BEGIN SUPPLIED DATA

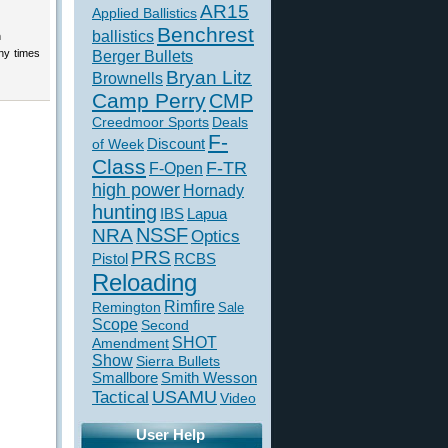
AR15
Applied Ballistics
Benchrest
ballistics
n
ny times
Berger Bullets
Bryan Litz
Brownells
Camp Perry
CMP
Creedmoor Sports
Deals
F-
of Week
Discount
Class
F-TR
F-Open
high power
Hornady
hunting
IBS
Lapua
NSSF
NRA
Optics
PRS
Pistol
RCBS
Reloading
Rimfire
Remington
Sale
Scope
Second
SHOT
Amendment
Show
Sierra Bullets
Smallbore
Smith Wesson
USAMU
Tactical
Video
User Help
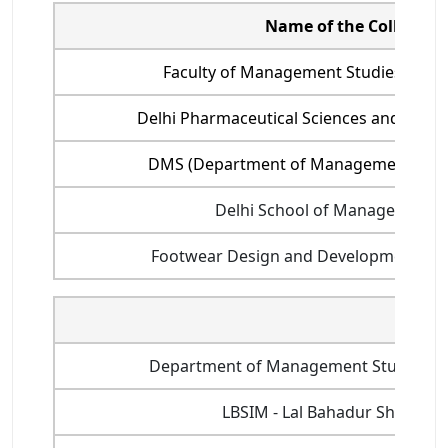
Name of the College
Faculty of Management Studies, Delhi
Delhi Pharmaceutical Sciences and Resea
DMS (Department of Management Studie
Delhi School of Management,
Footwear Design and Development Inst
Name 
Department of Management Studies, Indi
LBSIM - Lal Bahadur Shastri 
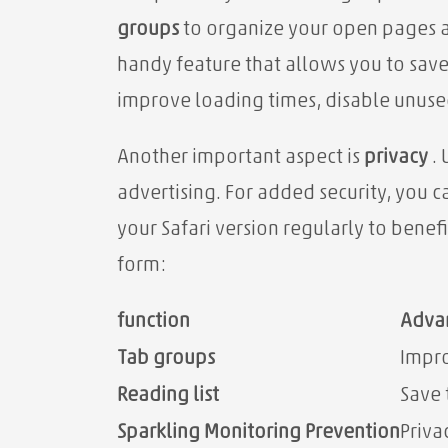
groups
to organize your open pages a
handy feature that allows you to save
improve loading times, disable unused
Another important aspect is
privacy
. 
advertising. For added security, you 
your Safari version regularly to benef
form:
function
Adva
Tab groups
Impro
Reading list
Save 
Sparkling Monitoring Prevention
Priva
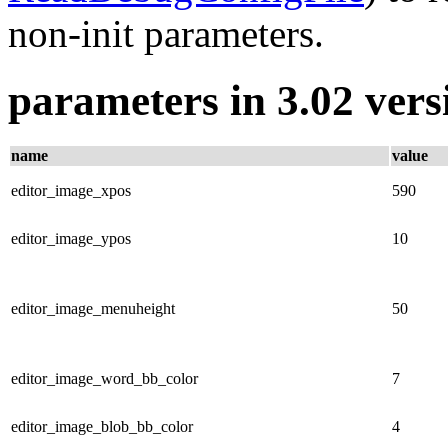
non-init parameters.
parameters in 3.02 vers
name
value
editor_image_xpos
590
editor_image_ypos
10
editor_image_menuheight
50
editor_image_word_bb_color
7
editor_image_blob_bb_color
4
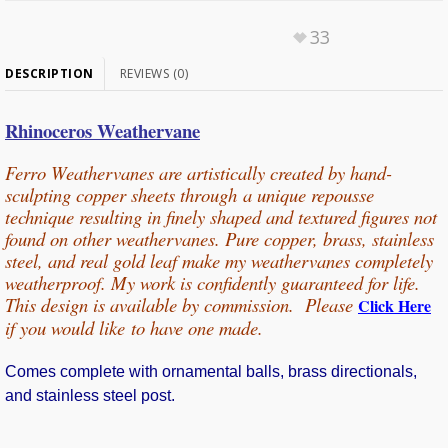
33
DESCRIPTION
REVIEWS (0)
Rhinoceros Weathervane
Ferro Weathervanes are artistically created by hand-
sculpting copper sheets through
a unique repousse
technique resulting in finely shaped and textured figures not
found on other weathervanes. Pure copper, b
rass, stainless
steel, and real gold leaf make my weathervanes completely
weatherproof. My work is confidently guaranteed for life.
This design is available by commission. Please
Click Here
if you would
like
to have one made.
Comes complete with ornamental balls, brass directionals,
and stainless steel post.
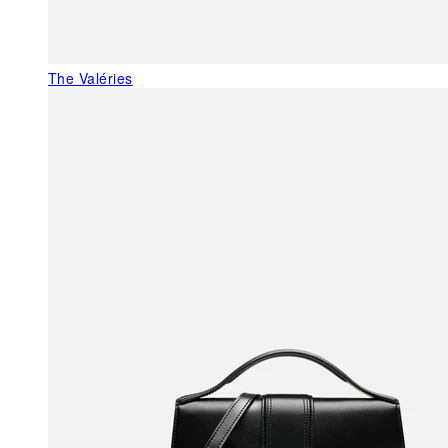
The Valéries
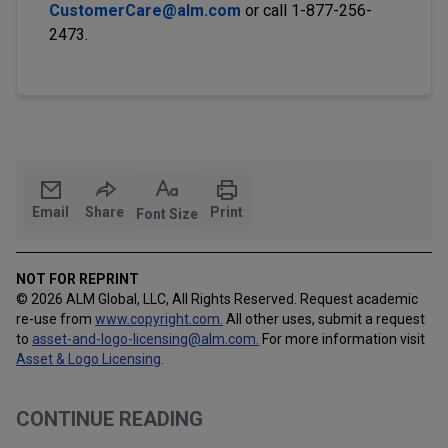
CustomerCare@alm.com
or call 1-877-256-
2473.
Email
Share
Print
Font Size
NOT FOR REPRINT
© 2026 ALM Global, LLC, All Rights Reserved. Request academic
re-use from
www.copyright.com.
All other uses, submit a request
to
asset-and-logo-licensing@alm.com
.
For more information visit
Asset & Logo Licensing
.
CONTINUE READING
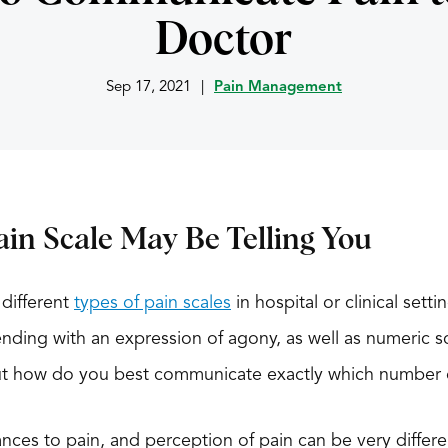
Doctor
Sep 17, 2021
|
Pain Management
in Scale May Be Telling You
different
types of pain scales
in hospital or clinical set
ending with an expression of agony, as well as numeric s
 But how do you best communicate exactly which number 
ces to pain, and perception of pain can be very differ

END SUPPLIED DATA

• WORK TO BE COMPLETED: Only what runs from the line holding "For more information visit" through the end of the entries above is to be given again, exactly, with every picture omitted.

• WRITTEN SOLUTION:
For more information visit
Asset & Logo Licensing
.
CONTINUE READING
Doctor
Sep 17, 2021
|
Pain Management
in Scale May Be Telling You
different
types of pain scales
in hospital or clinical set
ending with an expression of agony, as well as numeric s
 But how do you best communicate exactly which number 
ces to pain, and perception of pain can be very differ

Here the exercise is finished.